[WHAT IS EXPECTED]:
From the entries that follow, copy exactly the lines beginning at the line holding "The height and width of the screenshot is (2475, 1280)." and continuing through the line holding "Image resolution: width=740".

%%

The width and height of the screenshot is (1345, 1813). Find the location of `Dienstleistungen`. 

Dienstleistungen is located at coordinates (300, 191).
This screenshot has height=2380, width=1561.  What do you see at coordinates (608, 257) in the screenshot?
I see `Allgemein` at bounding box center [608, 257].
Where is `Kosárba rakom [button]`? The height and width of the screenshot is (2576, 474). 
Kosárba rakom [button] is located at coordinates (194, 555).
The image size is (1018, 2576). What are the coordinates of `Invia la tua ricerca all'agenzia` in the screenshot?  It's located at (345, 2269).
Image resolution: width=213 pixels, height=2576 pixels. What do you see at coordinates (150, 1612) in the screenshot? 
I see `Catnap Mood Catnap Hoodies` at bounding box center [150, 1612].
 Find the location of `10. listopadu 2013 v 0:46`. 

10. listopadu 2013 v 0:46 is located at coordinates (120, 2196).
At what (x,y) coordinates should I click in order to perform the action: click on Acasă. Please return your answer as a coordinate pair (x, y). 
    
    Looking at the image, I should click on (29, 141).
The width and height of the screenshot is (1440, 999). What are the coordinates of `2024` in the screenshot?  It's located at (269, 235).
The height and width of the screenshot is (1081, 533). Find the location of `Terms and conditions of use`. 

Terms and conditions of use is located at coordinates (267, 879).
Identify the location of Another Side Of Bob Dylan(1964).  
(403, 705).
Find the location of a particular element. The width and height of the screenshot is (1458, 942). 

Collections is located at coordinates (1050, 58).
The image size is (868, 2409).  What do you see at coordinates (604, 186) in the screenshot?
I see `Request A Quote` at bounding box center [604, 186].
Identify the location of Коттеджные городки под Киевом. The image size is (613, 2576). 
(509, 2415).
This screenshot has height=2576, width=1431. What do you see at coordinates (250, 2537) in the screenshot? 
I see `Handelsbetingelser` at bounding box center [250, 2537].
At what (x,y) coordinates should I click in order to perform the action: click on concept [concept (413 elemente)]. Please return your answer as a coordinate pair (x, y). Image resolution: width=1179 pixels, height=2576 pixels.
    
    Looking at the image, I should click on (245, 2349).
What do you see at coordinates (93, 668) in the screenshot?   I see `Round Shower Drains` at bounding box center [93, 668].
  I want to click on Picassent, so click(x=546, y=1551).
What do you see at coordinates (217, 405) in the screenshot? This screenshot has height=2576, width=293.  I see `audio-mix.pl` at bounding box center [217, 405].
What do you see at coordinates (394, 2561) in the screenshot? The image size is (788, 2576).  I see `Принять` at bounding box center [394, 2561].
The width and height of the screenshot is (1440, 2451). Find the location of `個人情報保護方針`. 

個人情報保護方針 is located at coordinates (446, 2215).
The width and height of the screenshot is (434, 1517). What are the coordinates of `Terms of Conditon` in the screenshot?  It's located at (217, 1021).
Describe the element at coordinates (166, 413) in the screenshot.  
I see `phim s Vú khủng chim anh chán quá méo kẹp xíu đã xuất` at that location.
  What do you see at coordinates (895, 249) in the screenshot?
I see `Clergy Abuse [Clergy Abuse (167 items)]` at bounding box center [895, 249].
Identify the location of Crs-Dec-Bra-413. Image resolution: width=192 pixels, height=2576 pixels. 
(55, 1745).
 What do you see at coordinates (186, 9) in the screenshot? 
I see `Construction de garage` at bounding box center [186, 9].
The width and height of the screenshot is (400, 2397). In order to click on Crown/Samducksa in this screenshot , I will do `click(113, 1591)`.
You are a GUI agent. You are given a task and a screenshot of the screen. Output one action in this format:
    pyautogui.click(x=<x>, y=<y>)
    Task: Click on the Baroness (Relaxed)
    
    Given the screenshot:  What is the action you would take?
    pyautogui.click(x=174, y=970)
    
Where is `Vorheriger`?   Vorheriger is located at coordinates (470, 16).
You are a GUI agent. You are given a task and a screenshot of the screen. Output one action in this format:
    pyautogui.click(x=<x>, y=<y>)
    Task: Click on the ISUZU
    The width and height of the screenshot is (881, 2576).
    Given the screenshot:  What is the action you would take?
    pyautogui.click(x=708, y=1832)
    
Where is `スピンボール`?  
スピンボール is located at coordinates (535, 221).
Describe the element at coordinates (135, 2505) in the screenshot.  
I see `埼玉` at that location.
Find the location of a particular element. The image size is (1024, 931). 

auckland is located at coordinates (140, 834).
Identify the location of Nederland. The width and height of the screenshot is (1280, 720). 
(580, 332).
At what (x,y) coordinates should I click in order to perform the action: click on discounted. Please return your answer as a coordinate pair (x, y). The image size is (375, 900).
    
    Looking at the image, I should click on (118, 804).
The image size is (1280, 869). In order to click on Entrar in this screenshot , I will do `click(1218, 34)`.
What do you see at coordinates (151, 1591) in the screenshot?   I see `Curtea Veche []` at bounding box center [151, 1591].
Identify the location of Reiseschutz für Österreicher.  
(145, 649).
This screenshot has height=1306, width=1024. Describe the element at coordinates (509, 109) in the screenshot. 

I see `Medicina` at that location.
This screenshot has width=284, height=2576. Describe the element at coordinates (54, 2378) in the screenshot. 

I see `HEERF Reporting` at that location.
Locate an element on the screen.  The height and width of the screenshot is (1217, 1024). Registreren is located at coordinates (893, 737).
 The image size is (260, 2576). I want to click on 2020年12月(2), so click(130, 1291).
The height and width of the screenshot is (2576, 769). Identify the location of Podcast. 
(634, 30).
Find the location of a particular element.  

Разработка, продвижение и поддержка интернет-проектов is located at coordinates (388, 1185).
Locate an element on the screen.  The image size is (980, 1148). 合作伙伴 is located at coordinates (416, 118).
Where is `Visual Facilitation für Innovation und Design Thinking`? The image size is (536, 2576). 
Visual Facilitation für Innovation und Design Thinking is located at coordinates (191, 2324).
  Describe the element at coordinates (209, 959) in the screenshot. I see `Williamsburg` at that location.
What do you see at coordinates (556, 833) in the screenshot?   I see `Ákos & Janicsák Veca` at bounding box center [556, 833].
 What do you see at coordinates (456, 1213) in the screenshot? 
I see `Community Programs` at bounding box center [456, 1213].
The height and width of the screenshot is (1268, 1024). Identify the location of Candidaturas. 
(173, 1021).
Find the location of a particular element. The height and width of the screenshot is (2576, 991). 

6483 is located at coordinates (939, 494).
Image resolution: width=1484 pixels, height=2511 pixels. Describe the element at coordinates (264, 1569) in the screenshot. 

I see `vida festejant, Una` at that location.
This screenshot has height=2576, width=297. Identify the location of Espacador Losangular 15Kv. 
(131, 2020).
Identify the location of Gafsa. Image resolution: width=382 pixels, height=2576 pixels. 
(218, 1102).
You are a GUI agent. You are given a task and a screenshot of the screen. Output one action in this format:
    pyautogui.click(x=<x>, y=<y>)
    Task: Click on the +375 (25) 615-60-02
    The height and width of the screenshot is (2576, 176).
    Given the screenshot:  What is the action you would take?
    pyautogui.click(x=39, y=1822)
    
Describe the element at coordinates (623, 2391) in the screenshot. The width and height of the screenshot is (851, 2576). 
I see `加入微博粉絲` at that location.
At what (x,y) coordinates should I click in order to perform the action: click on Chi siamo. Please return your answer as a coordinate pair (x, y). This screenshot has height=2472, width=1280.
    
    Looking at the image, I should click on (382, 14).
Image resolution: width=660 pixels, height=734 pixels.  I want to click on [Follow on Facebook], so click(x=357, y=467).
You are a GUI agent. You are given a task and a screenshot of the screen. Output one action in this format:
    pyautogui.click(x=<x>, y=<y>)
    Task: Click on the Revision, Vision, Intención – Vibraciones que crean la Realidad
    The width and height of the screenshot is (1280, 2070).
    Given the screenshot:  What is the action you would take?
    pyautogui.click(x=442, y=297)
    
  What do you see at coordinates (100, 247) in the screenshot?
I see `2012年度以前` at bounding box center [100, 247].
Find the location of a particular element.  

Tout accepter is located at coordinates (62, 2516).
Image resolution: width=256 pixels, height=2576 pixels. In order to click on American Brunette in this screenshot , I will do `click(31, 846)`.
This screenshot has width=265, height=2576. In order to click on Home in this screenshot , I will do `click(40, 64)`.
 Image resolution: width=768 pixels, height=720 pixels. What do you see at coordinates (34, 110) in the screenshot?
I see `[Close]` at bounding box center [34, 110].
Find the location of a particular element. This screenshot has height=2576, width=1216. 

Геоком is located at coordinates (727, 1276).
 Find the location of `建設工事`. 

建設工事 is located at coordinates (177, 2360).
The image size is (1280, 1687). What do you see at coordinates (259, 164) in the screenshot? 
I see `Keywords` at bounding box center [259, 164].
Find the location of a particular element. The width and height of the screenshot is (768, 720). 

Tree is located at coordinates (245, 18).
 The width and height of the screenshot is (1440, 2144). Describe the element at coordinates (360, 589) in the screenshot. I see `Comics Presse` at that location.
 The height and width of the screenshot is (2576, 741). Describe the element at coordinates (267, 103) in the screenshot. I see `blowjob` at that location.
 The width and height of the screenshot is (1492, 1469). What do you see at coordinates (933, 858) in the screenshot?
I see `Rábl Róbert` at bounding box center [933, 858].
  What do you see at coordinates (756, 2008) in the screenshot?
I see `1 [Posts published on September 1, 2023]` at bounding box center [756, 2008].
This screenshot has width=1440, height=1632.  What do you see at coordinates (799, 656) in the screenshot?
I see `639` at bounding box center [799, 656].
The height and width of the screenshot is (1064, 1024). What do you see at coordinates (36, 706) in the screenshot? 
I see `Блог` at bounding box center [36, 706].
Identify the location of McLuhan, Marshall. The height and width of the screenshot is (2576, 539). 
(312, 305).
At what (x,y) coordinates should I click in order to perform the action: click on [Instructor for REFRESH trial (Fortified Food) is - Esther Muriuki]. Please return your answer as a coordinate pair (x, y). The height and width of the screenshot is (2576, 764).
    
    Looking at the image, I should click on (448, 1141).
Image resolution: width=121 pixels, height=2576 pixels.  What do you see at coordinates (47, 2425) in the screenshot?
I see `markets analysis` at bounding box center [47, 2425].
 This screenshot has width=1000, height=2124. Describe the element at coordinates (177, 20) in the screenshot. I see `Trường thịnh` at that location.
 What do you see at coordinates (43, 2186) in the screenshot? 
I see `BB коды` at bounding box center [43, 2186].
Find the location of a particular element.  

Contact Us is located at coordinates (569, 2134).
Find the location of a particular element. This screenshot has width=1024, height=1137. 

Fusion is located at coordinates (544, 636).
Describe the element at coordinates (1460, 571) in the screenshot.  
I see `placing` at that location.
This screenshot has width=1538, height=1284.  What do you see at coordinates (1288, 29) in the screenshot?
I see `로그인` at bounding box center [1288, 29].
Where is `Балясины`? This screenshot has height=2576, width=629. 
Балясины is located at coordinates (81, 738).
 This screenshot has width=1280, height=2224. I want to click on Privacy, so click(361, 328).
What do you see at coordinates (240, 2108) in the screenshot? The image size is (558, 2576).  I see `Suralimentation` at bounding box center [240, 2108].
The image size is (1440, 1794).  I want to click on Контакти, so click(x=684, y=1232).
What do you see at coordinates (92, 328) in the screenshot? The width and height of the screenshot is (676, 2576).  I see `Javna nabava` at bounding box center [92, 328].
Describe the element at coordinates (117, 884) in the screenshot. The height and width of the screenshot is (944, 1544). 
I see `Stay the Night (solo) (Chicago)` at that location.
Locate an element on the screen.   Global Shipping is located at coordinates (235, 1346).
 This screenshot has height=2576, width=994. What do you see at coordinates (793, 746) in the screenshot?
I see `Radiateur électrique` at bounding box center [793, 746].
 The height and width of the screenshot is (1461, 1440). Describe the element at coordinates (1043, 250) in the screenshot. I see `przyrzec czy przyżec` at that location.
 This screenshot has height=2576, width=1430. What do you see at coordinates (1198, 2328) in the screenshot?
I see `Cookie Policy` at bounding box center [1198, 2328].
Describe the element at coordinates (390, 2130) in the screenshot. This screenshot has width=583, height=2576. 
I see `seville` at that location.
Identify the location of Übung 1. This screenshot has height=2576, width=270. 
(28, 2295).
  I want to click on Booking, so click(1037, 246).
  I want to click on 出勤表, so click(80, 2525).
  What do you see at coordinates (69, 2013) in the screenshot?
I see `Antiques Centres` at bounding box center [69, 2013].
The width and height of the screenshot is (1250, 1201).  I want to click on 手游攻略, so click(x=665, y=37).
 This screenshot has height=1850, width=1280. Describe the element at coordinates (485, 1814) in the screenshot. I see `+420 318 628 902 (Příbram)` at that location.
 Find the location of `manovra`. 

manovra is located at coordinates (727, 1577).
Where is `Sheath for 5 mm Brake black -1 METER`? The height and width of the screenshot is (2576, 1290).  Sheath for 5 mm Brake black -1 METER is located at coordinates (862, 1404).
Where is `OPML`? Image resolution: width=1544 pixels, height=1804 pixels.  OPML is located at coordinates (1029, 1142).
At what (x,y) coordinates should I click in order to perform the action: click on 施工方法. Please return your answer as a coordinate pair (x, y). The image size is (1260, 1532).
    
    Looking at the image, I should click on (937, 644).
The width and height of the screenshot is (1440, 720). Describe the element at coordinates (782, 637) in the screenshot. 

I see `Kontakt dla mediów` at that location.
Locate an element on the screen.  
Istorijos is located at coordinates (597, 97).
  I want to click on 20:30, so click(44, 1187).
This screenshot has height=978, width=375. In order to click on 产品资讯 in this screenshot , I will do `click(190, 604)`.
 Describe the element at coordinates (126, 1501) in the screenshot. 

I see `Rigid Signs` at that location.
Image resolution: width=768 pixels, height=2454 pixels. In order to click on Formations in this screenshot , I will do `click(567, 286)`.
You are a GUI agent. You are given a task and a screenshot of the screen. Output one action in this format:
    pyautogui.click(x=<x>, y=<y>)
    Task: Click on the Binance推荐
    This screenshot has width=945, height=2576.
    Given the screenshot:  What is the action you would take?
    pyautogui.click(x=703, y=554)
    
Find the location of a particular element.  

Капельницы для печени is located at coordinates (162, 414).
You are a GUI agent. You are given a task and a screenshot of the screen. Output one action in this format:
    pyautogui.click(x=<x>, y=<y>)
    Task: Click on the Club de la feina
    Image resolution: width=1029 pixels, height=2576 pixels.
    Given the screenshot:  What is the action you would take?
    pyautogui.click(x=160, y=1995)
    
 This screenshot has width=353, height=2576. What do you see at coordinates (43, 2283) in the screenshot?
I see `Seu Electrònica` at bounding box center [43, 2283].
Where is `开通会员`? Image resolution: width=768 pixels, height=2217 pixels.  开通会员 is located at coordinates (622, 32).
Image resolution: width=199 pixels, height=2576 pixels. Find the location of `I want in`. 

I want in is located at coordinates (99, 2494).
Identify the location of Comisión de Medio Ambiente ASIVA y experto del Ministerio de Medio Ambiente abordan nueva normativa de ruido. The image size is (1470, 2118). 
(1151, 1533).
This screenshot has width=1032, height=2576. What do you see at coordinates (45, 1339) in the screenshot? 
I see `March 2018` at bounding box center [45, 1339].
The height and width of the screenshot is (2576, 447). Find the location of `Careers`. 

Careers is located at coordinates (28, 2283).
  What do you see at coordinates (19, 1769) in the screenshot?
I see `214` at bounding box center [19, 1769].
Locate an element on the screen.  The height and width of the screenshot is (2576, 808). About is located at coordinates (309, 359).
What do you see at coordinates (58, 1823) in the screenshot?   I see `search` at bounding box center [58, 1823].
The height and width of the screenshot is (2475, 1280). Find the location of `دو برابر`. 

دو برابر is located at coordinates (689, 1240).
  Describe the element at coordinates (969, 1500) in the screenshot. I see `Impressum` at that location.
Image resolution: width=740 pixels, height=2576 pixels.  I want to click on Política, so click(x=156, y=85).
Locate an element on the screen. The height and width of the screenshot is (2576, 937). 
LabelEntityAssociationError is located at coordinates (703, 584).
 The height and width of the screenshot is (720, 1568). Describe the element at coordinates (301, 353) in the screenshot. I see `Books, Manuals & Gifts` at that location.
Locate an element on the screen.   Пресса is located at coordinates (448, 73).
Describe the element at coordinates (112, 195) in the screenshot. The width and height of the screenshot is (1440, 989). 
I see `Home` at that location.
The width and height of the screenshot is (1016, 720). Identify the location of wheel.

%%

[ANSWER SECTION]:
The height and width of the screenshot is (2475, 1280). Find the location of `دو برابر`. 

دو برابر is located at coordinates (689, 1240).
  Describe the element at coordinates (969, 1500) in the screenshot. I see `Impressum` at that location.
Image resolution: width=740 pixels, height=2576 pixels.  I want to click on Política, so click(x=156, y=85).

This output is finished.